Qantas revealed the retirement timeline for its 10 superjumbos after it confirmed that it had struck deals with Airbus and Boeing for 24 new widebody planes that will also be used to replace the airline’s ageing A330 fleet.

The multi-billion-dollar includes a firm order for four Boeing 787-9 aircraft, eight Boeing 787-10 jets, and 12 Airbus A350-1000 planes. The airline has also negotiated additional purchase right options to replace its A380 fleet from 2032.

“This is another multi-billion dollar investment in the national carrier and it’s great news for our customers and our people,” commented outgoing Qantas CEO alan Joyce.

“It’s in addition to the 149 firm aircraft we still have on order to continue renewing the domestic fleet for Qantas and Jetstar, and for the non-stop Project Sunrise flights to London and New York.”

Described as a “generational” decision for the airline, the new jets really only start to be delivered from the end of 2027 at the earliest and will initially be used to replace Qantas’ fleet of A330 aircraft, which, by that point, will be 21 years old.

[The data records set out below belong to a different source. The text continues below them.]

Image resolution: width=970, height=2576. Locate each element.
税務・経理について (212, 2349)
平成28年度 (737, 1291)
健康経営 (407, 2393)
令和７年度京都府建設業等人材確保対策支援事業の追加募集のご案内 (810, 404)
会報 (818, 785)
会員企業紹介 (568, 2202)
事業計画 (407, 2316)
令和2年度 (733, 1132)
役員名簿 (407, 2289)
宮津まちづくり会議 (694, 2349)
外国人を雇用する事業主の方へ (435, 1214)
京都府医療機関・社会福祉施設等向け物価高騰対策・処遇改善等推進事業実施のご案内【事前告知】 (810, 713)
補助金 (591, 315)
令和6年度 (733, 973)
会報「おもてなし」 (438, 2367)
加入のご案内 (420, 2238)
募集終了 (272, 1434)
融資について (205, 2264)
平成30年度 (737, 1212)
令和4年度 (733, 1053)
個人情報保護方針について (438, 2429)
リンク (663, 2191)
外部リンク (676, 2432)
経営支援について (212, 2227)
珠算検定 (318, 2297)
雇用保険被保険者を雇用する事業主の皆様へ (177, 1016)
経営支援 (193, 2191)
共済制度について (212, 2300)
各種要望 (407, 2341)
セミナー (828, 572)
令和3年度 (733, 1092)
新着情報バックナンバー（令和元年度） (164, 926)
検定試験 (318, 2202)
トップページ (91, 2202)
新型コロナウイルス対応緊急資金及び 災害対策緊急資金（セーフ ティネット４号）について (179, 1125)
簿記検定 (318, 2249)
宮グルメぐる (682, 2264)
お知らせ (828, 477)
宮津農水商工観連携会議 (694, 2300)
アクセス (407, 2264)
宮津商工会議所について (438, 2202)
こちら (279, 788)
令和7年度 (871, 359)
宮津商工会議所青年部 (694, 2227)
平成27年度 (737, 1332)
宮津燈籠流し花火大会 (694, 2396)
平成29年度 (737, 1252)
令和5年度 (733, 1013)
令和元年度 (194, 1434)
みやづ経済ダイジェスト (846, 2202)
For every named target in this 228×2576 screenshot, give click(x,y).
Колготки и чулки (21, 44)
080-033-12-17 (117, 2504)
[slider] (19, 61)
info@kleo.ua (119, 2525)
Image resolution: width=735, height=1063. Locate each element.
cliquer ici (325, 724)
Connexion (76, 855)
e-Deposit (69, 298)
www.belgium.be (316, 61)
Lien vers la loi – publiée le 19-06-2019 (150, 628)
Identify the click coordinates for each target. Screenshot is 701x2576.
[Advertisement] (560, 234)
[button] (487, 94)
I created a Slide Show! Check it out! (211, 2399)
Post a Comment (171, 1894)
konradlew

The A330 fleet is used on some domestic flights, as well as services to Asia and some destinations in the United States. Qantas confirmed that these aircraft will receive a cabin refit in 2025, including next-generation Economy Class seats, before they are replaced.

Vanessa Hudson, who is standing in the wings to take over from Joyce in November, said ‘Project Fysh’ (named in honour of Sir Hudson Fysh, who co-founded the airline) came off the back of Project Sunrise – which will allow Qantas to operate non-stop flights between Sydney and London, Paris and New York.

The first of 12 specially adapted Project Sunrise A350s will join the Qantas fleet from 2026, while the first two QantasLink A220 aircraft, which are part of the airline’s domestic fleet renewal, will come on line by the end of the year.

Subsequent A220 deliveries will, however, be delayed by up to four months due to continuing supply chain constraints.

“Our ability to afford these aircraft comes from years of restructuring and strengthening our balance sheet and our confidence about the future,” Hudson said on Thursday.

“Our entire fleet plan has a lot of flexibility built into it, so we can slow down deliveries or, within reason, bring them forward depending on the broader market.”

Qantas also announced a full-year underlying profit before tax of A$2.47 billion, which is the airline’s first reported profit since the start of the pandemic. Domestic flying has already outstripped pre-pandemic levels, while international capacity has been rebuilt to just over 80% of 2019 levels.